なに、この反社会的勢力を具現化したようなブサイク男は……。
スキンヘッドにヒゲが10センチ以上も伸びてるじゃない。
絶対に頭がおかしいのよね。
こういう男には関わりたくないわ。
そんな目で見ないで。
例え、妄想だろうとあたしを犯さないでくれるかしら?
視姦ってやつ?
キモいからやめてよね。
「ご、ごめんなさい……静かにします」
「うわ、汚ったねえぇ。鼻水垂らしてんじゃねえぞ」
な、誰が、鼻水なんて。これは、そ、そうね、涙よ。鼻から出る涙。
こ、このあたしが鼻水なんて分泌液を身体の中でこしらえるワケないじゃないの。
「おめえ、ここのオタク野郎の彼女か?」
「そ、そうなんです〜〜〜でも、なかなか帰ってこなくて」
オタク野郎? オタクなのは
万死に値するッ!!
葛島無能の助を使って、
「……クリスマスイブにか?」
「は、はい。それで外で待ってるんですけど。あたし、寒くて凍えて、凍死寸前なんです。も、もしよろしければ、何か温かい物をいただけませんか? お、お金なら払いますから」
「ほぉ。金払ってくれるのか。よし」
これで少しは温まるわね。
「持ってきたぞ」
「な、なんですか、この飲み物は?」
「湯沸かし器から出てきた高級お湯だ」
「……あ、ありがとうございます」
ごくっ……ぬるい。臭い。
なんなのこの液体。
真夏の水道水なのッ!?
っていうか、普通、温かいものって言ったらお茶とか紅茶とか、最低でもインスタントコーヒーくらい持ってくるもんじゃねえのかよ。

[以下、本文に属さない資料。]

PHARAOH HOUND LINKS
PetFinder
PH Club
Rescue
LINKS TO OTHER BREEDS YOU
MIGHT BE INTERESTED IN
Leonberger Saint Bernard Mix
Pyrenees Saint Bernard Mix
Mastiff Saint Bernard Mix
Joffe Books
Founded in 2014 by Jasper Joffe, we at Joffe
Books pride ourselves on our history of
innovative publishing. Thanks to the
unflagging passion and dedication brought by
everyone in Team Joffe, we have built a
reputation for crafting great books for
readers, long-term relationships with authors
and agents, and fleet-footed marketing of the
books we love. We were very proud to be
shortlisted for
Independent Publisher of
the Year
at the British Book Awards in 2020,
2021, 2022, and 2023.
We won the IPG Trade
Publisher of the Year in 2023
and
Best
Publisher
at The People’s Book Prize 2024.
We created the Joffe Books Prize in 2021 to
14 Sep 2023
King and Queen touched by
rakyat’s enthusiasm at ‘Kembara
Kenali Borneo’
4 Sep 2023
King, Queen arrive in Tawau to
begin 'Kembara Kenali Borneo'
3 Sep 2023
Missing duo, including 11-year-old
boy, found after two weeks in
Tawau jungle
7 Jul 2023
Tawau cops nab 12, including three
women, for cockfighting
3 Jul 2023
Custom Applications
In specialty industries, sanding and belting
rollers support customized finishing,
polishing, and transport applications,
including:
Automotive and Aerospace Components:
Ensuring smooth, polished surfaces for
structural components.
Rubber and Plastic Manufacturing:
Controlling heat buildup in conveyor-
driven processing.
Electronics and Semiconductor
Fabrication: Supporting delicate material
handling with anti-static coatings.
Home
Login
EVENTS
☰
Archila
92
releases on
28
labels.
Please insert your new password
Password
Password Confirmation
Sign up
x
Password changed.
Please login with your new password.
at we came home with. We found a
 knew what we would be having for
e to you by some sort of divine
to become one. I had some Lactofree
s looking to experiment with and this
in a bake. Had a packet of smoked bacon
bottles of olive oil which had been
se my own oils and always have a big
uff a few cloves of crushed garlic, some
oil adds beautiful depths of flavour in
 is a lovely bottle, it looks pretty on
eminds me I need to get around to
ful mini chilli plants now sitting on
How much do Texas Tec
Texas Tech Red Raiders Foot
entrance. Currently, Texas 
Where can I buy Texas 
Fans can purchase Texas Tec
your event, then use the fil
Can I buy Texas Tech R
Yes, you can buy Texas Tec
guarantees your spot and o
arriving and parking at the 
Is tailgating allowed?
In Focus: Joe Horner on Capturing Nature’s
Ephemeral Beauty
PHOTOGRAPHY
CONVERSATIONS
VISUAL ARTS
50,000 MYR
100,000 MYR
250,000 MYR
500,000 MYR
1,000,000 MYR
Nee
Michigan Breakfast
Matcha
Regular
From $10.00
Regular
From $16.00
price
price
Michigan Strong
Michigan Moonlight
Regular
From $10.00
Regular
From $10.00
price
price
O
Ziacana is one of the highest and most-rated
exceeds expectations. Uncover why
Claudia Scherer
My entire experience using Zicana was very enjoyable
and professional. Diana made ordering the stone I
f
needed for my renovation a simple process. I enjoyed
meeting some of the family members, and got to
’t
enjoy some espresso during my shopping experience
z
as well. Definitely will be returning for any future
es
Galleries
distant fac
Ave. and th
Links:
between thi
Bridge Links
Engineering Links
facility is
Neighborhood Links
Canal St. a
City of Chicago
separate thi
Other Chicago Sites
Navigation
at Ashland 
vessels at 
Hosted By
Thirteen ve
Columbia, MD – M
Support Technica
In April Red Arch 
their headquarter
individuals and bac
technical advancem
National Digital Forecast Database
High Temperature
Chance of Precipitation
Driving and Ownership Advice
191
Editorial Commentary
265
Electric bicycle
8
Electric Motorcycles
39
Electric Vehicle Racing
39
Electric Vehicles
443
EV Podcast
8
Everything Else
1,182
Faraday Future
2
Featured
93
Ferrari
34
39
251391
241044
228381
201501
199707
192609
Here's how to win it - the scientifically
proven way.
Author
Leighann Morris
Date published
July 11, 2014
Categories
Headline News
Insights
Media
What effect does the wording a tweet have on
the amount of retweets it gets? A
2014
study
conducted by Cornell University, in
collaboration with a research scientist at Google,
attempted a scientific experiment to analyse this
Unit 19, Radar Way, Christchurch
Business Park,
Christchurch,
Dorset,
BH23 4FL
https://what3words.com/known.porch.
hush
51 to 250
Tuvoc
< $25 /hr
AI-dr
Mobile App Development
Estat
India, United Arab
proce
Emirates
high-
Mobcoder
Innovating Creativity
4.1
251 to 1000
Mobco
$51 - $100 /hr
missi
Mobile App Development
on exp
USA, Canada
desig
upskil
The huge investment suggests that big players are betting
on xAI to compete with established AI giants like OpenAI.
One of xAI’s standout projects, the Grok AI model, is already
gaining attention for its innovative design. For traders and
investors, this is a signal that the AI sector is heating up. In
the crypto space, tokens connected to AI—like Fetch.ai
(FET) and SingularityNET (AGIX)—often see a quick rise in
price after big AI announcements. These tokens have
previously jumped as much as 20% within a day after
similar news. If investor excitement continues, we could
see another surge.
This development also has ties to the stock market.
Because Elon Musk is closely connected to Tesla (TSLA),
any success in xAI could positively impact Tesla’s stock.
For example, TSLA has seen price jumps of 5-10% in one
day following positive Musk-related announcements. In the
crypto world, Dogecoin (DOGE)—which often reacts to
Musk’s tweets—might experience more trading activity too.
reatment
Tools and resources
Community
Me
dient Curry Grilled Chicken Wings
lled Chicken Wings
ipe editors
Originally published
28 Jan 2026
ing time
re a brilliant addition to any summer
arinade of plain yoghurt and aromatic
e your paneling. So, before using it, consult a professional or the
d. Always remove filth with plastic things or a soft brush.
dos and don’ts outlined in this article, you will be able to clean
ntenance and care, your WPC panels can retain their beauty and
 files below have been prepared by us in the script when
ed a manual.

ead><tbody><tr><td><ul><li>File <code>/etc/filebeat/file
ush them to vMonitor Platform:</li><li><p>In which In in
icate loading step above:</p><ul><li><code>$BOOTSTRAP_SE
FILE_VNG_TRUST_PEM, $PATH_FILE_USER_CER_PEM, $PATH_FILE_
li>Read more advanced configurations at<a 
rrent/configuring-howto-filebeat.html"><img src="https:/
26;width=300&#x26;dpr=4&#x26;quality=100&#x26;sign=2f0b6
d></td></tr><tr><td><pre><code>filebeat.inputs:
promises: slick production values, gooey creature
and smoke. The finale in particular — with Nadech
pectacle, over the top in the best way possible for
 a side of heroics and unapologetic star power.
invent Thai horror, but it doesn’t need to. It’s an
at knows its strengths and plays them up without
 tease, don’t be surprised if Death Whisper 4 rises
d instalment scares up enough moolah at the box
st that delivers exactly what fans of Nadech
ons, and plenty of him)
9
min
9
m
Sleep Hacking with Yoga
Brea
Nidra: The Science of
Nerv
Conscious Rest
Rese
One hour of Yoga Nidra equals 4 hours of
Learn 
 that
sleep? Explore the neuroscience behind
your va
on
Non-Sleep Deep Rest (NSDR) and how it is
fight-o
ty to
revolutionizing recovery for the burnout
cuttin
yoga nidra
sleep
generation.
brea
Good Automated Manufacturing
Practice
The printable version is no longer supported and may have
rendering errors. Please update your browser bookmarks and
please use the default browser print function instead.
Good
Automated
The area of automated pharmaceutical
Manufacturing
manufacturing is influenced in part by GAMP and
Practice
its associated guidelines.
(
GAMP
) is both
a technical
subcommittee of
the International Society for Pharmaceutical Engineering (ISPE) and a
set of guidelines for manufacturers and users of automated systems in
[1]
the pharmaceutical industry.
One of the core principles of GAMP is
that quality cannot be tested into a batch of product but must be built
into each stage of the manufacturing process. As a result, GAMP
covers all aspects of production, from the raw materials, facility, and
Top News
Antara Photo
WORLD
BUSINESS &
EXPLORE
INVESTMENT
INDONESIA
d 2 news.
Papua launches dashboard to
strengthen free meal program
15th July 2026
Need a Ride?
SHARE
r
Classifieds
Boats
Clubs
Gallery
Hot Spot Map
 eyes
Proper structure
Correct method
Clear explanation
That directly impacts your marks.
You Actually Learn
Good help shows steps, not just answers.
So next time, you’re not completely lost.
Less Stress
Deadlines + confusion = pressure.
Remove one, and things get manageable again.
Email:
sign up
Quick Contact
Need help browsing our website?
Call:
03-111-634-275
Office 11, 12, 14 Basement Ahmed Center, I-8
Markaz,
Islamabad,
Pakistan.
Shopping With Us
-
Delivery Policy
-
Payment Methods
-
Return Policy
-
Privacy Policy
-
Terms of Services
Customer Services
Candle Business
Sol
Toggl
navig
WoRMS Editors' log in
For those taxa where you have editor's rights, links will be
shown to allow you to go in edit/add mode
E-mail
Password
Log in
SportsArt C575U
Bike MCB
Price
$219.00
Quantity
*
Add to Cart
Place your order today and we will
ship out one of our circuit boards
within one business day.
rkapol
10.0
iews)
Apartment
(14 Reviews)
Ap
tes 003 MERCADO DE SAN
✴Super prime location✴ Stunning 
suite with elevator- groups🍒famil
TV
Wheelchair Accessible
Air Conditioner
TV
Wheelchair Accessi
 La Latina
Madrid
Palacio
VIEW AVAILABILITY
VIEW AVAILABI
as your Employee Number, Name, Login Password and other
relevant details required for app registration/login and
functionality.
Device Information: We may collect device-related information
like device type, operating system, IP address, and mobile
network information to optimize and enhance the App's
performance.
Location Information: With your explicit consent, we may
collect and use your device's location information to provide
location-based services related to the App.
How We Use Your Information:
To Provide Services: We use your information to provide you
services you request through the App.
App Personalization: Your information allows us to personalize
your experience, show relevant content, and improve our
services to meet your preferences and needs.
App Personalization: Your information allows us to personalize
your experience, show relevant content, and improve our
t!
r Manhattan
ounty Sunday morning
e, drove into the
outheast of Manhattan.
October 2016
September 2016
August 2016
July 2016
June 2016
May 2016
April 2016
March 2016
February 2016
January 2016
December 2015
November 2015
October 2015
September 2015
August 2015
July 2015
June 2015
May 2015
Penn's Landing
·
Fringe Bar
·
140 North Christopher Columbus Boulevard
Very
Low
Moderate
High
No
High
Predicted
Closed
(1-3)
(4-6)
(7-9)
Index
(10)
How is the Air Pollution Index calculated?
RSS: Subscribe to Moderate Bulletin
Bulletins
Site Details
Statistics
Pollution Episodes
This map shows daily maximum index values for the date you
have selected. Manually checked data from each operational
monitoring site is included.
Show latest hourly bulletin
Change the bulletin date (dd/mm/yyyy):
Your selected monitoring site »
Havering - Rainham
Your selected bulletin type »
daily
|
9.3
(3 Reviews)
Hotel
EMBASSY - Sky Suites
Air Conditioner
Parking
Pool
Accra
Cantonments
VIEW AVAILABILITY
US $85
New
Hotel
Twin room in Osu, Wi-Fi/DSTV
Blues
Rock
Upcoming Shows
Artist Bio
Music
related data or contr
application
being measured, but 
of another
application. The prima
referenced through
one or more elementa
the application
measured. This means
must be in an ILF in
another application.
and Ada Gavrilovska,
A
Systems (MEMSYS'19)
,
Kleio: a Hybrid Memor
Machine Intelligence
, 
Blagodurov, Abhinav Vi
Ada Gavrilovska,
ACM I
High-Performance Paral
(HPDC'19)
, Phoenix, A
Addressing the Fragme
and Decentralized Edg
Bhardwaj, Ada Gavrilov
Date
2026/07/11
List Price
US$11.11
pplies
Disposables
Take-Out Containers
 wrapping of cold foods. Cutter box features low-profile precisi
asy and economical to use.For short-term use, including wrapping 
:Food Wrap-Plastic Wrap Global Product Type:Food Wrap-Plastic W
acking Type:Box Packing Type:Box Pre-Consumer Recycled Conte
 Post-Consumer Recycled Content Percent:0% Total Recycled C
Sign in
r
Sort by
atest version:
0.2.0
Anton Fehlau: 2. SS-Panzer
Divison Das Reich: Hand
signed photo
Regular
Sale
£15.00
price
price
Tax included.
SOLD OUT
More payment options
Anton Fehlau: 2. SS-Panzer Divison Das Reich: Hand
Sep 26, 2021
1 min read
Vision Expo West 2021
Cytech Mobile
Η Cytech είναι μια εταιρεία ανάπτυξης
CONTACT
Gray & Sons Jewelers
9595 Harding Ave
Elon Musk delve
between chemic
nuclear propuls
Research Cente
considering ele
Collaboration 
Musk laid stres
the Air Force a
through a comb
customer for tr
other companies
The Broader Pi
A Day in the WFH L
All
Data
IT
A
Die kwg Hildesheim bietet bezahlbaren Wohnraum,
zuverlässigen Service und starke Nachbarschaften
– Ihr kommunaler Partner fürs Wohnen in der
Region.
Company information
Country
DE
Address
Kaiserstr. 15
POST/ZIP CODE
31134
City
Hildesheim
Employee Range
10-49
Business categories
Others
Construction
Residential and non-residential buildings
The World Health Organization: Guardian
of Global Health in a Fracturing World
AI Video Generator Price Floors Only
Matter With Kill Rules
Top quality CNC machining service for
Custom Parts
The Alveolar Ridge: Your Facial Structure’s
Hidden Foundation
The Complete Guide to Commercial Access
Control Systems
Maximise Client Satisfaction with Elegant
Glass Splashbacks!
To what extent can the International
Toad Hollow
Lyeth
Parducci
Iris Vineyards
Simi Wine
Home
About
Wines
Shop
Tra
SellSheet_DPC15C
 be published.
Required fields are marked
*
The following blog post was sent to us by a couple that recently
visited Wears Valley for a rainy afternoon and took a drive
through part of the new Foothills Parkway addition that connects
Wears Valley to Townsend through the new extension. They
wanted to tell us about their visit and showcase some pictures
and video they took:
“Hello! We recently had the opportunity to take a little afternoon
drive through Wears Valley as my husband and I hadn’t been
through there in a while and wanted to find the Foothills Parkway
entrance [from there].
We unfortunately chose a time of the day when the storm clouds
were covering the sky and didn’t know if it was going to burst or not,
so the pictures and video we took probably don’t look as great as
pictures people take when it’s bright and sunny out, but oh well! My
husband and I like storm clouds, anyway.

ばーか。
どこの腐れケチ野郎だっつうの。
「ああ、そうそう、ガス代と水代が30円。人件費59970円な」
「……は?」
「だが、今日はイブだ。クリスマスセールってことで5万円引きの1万円な」
「そ、そんなはずないでしょッ!! これ、ぬるくて、しかも臭い単なるお湯じゃないのッ!!」
「払えねえなら、仕方ねえ。うちの店で働いて返してもらうしかねえなッ!?」
「み、店ッ!? な、なんの店よッ!?」
どれどれ。差し出されたチラシには……ちょ、ちょっと。
ふ、風俗店……それも、ガッツリな感じのお店じゃないの。
「ふ、ふざけないでよッ!! こんな臭いお湯で」
「なに騒いでんだよ」
な、なんなの。部屋の中から5人、ガラの悪い仲間が出てきたんだけど……。